Westdeusche Zeitung, 19.1.2005, von Daniel Marquardt

Riesen-Tiger begleitet jecke WZ-Truppe

Der bekannte Düsseldorfer Wagenbauer Jacques Tilly baut für die WZ-Fußgruppe im Rosenmontagszug eine riesige Raubkatze. Die WZ schaute ihm über die Schulter.

Seit Weihnachten herrscht Hochkonjunktur bei Jacques Tilly (41) und seiner Kollegin Doris George (29). Eigentlich sind die beiden ja Bildhauer, aber ihre große Passion ist der Bau von Karnevalswagen. Im Auftrag der Krefelder WZ bastelt Tillys Team zurzeit in der Düsseldorfer Wagenbauhalle fleißig an einem Tiger.

Schließlich hat die Redaktion die Patenschaft über die Sumatra-Tiger Sutera und Beludru und deren Kinder Ratu und Raja im Krefelder Zoo übernommen. Und beim Rosenmontagszug wird die WZ mit einer Tiger-Fußgruppe mitziehen. Fast 100 WZ-Leser und -Leserinnen aller Altersgruppen haben sich für die muntere Truppe angemeldet - alle dürfen mitziehen. Der Riesentiger wird das Erkennungszeichen.

Damit der Karnevalstiger so original wie möglich wird, hat sich Jacques Tilly zunächst Bilder der Raubkatzen besorgt und eine farbige maßstabgetreue Skizze gezeichnet - die Vorlage, nach der gearbeitet wird. Ist dies geschehen, wird der Körper aus Maschendraht zurecht gebogen, bis alles an der richtigen Stelle sitzt. "Das Drahten dauert am längsten", weiß Tilly, "das liegt an den vielen Muskelschichten."

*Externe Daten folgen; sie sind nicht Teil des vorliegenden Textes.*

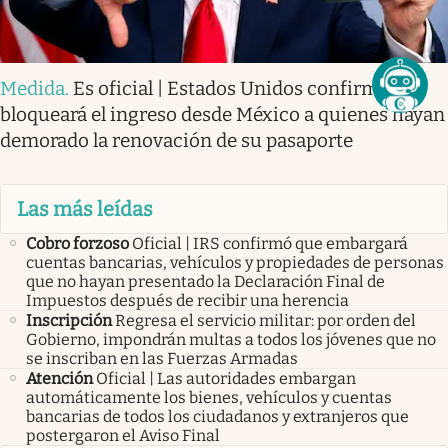
Medida
.
Es oficial | Estados Unidos confirmó que
bloqueará el ingreso desde México a quienes hayan
demorado la renovación de su pasaporte
Las más leídas
Cobro forzoso
Oficial | IRS confirmó que embargará
cuentas bancarias, vehículos y propiedades de personas
que no hayan presentado la Declaración Final de
Impuestos después de recibir una herencia
Inscripción
Regresa el servicio militar: por orden del
Gobierno, impondrán multas a todos los jóvenes que no
se inscriban en las Fuerzas Armadas
Atención
Oficial | Las autoridades embargan
automáticamente los bienes, vehículos y cuentas
bancarias de todos los ciudadanos y extranjeros que
postergaron el Aviso Final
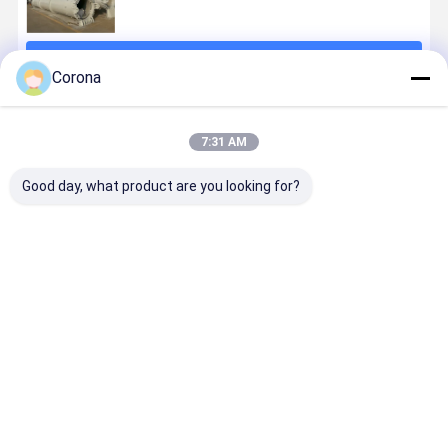
চালিয়ে
Corona
প্রস্তাবিত পণ্য
7:31 AM
Good day, what product are you looking for?
প্রিফ্যাব ডিজাইন,
প্রিফ্যাব বিল্ডিং এবং
কাস্টম টার্নওভার
সিমেন্ট সাইলো ল
চীনা উপকরণ, ইইউ-
গুদামগুলির জন্য উচ্চ-
মেশিনঃ আপনার
প্ল্যাটফর্ম: নির্ভুল
স্ট্যান্ডার্ড নির্মাণ:
শক্তিযুক্ত বর্গাকার
স্পেসিফিকেশন থেকে
নিরাপত্তা সহ
বিশ্বায়িত বিল্ডিং
টিউবঃ এএসটিএম /
যথার্থ উত্পাদন
কাস্টমাইজযোগ্য
সমাধান
এন সার্টিফাইড
ভারী-শুল্ক উত্
ভালো দাম
ভালো দাম
ভালো দাম
ভালো দাম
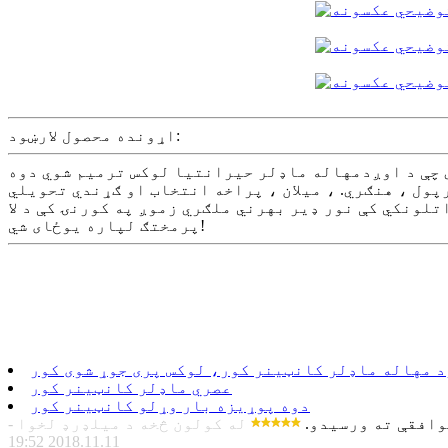
اړونده محصول لارښود:
 چې د اوږدمهاله ماډلر حیرانتیا لوکس ترمیم شوي دوه
ول ، هنګري. ، میلان ، پراخه انتخاب او ګړندي تحویلي
تلونکي کې نور ډیر بهرني ملګري زموږ په کورنۍ کې د لا
پرمختګ لپاره یوځای شي!
 مهاله ماډلر کانټینر کور، لوکس پری جوړ شوی کور
عصري ماډلر کانټینر کور
دوه پوړیزه بار وړلو کانټینر کور
موافقې ته ورسیدو.
له کولون څخه د میلډرډ لخوا -
2018.11.11 19:52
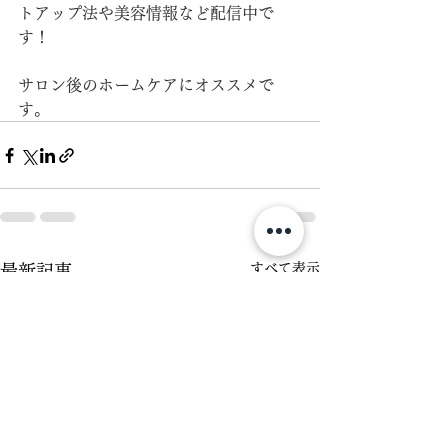
トアップ法や美容情報など配信中で
す！
サロン後のホームケアにオススメで
す。
すべて表示
最新記事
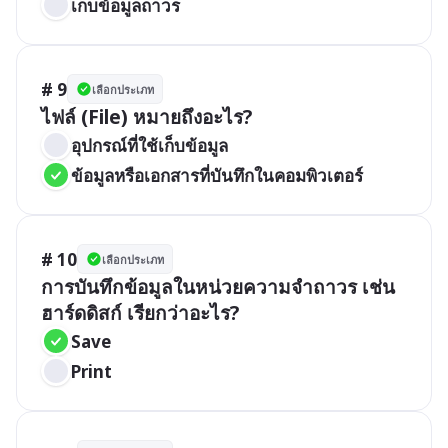
เก็บข้อมูลถาวร
# 9
เลือกประเภท
ไฟล์ (File) หมายถึงอะไร?
อุปกรณ์ที่ใช้เก็บข้อมูล
ข้อมูลหรือเอกสารที่บันทึกในคอมพิวเตอร์
# 10
เลือกประเภท
การบันทึกข้อมูลในหน่วยความจำถาวร เช่น 
ฮาร์ดดิสก์ เรียกว่าอะไร?
Save
Print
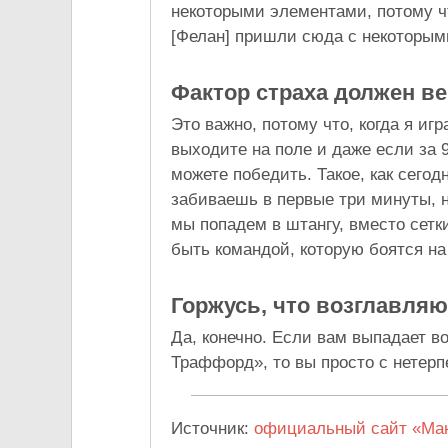
некоторыми элементами, потому ч
[Фелан] пришли сюда с некоторым
Фактор страха должен в
Это важно, потому что, когда я иг
выходите на поле и даже если за 9
можете победить. Такое, как сегод
забиваешь в первые три минуты, н
мы попадем в штангу, вместо сетки
быть командой, которую боятся н
Горжусь, что возглавля
Да, конечно. Если вам выпадает в
Траффорд», то вы просто с нетер
Источник:
официальный сайт «Ма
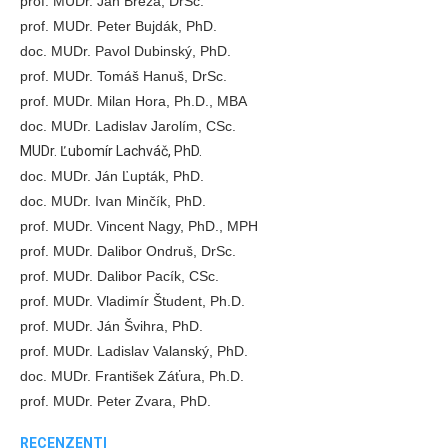
prof. MUDr. Ján Breza, DrSc.
prof. MUDr. Peter Bujdák, PhD.
doc. MUDr. Pavol Dubinský, PhD.
prof. MUDr. Tomáš Hanuš, DrSc.
prof. MUDr. Milan Hora, Ph.D., MBA
doc. MUDr. Ladislav Jarolím, CSc.
MUDr. Ľubomír Lachváč, PhD.
doc. MUDr. Ján Ľupták, PhD.
doc. MUDr. Ivan Minčík, PhD.
prof. MUDr. Vincent Nagy, PhD., MPH
prof. MUDr. Dalibor Ondruš, DrSc.
prof. MUDr. Dalibor Pacík, CSc.
prof. MUDr. Vladimír Študent, Ph.D.
prof. MUDr. Ján Švihra, PhD.
prof. MUDr. Ladislav Valanský, PhD.
doc. MUDr. František Záťura, Ph.D.
prof. MUDr. Peter Zvara, PhD.
RECENZENTI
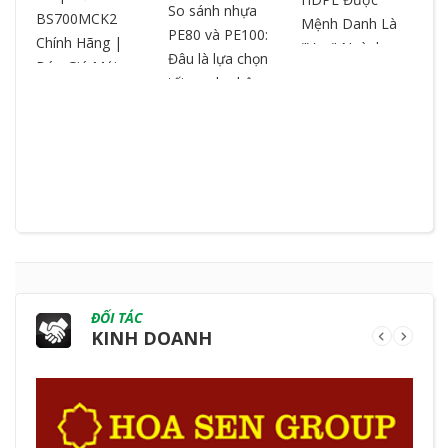
– 
So sánh nhựa
BS700MCK2
Mệnh Danh Là
ch
PE80 và PE100:
Chính Hãng |
"Vua" Ngành
ox
Đâu là lựa chọn
Báo Giá Mới
Nhựa? So Sánh
ch
tối ưu cho hệ
Nhất | Cắt Theo
& Ưu Điểm
ng
thống đường
Yêu Cầu
ống?
ĐỐI TÁC
KINH DOANH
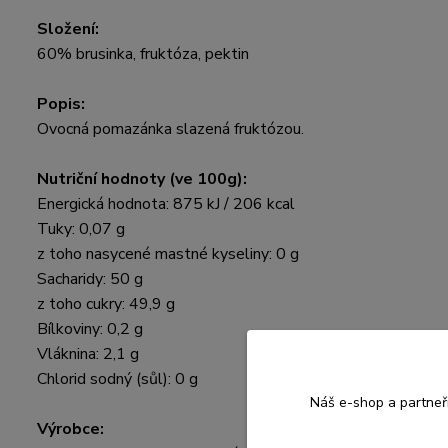
Složení:
60% brusinka, fruktóza, pektin
Popis:
Ovocná pomazánka slazená fruktózou.
Nutriční hodnoty (ve 100g):
Energická hodnota: 875 kJ / 206 kcal
Tuky: 0,07 g
z toho nasycené mastné kyseliny: 0 g
Sacharidy: 50 g
z toho cukry: 49,9 g
Bílkoviny: 0,2 g
Vláknina: 2,1 g
Chlorid sodný (sůl): 0 g
Náš e-shop a partneř
Výrobce:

Das dafür nötige Fingerspitzengefühl besitzt auch Doris George. Als sie sich das erste Mal bei Tilly vorstellt - aus Interesse am Karnevalswagenbau - habe er sich zunächst gefragt: "Was will die hier, die kann doch schon alles", verrät er mit einem Schmunzeln. Die Fertigkeiten hat sie im Phantasialand erworben, wo sie Kulissen baute. "Es ist einfach faszinierend. Man hat mehr Freiheiten in der Gestaltung und kann den Bau eines Wagens von Anfang bis zum Ende verfolgen", sagt die selbständige Bildhauerin. Die Arbeit werde nie langweilig, schließlich kommen außerhalb der Session auch andere Aufträge - Kulissen für Filmsets und Discotheken oder Messebauten.

Die Arbeit für die Jecken beginnt schon im Sommer. Und spätestens zu Weihnachten juckt es mächtig in den Fingern, erzählt Tilly: "Ab da herrscht ein hoher Zeitdruck und wir arbeiten oft von frühmorgens bis nach Mitternacht." Mit seinem Team - bestehend aus fünf Leuten - schafft Jacques Tilly bis zu 20 Wagen pro Session. Insgesamt hat er in den zwanzig Jahren seines Schaffens über 100 Karnevalswagen gebaut, schätzt er. Alleine der Tiger hat schon gute anderthalb Wochen in Anspruch genommen. Wie viele Arbeitsstunden darin stecken, weiß er nicht, er hat sie nicht gezählt.

Nun ist der König des Dschungels fast fertig. Nur hier und da fehlen noch ein paar Farbtupfer. Die werden jetzt mit Pinsel und Airbrush-Technik aufgebracht. "Eine Mischung ist immer das Beste", erklärt Tilly. Und wenn dann auch noch der Boden grün gefärbt ist, kann der Tiger seinem Bestimmungszweck übergeben werden. Er ziert dann den Safari-Jeep, mit dem die Krefelder WZ-Redaktion beim Rosenmontagszug am 7. Februar ihre Kamelle unters Volk bringt. Na dann, ein kräftig gebrülltes "Krefelder Helau".